GOAL OF THE EXERCISE:
Please give the lines below again exactly as they stand, from the one that contains "معنى لها حتى وإن افترضنا صحة" up to and including the one that contains "Hands-on Labs c’est", leaving all pictures out.

Records from a dataset:

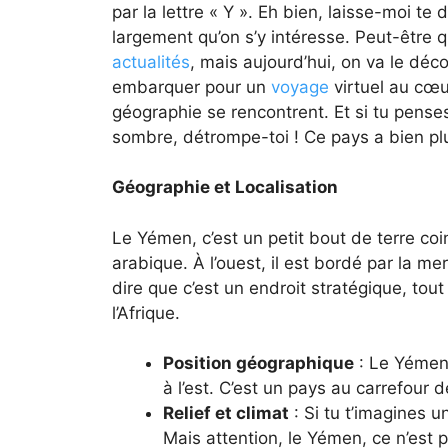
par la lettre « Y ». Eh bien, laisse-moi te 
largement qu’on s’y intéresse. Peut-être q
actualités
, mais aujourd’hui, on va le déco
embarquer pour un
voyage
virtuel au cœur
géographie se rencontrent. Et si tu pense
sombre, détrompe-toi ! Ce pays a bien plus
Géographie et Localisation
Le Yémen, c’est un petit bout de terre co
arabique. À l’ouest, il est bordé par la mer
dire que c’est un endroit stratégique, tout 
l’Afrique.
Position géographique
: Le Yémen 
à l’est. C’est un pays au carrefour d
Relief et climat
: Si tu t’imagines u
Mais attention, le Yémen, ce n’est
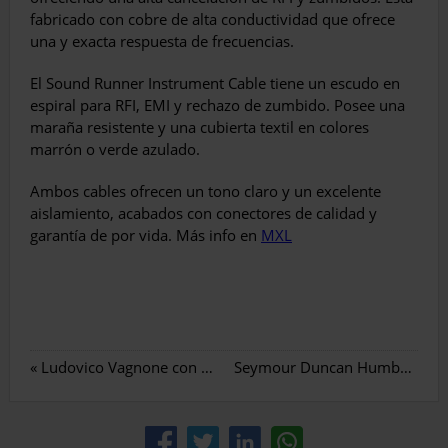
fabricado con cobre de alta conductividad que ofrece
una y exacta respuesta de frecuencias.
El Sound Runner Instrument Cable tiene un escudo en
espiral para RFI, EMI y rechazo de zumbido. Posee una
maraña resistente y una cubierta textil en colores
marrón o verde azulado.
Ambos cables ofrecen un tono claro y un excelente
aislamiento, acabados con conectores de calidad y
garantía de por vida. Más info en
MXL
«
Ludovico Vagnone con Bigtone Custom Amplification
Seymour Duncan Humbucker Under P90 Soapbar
* * *
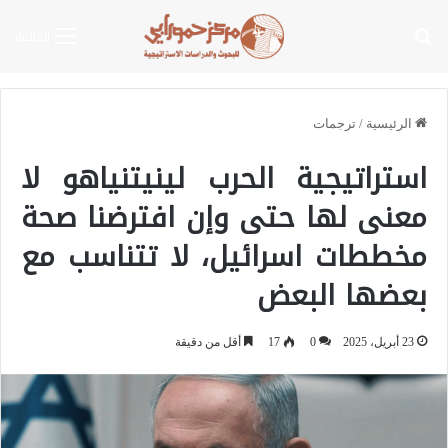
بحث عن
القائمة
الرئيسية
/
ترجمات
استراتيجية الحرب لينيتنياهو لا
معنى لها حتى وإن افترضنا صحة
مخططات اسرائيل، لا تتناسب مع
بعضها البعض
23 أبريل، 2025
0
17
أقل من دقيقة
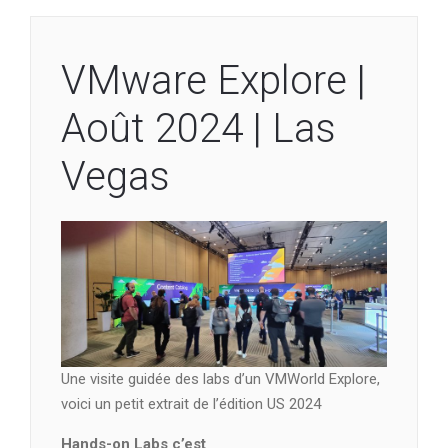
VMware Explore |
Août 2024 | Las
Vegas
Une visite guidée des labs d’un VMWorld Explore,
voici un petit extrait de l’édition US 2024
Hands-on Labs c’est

EXERCISE SOLUTION:
معنى لها حتى وإن افترضنا صحة
مخططات اسرائيل، لا تتناسب مع
بعضها البعض
23 أبريل، 2025
0
17
أقل من دقيقة
VMware Explore |
Août 2024 | Las
Vegas
Une visite guidée des labs d’un VMWorld Explore,
voici un petit extrait de l’édition US 2024
Hands-on Labs c’est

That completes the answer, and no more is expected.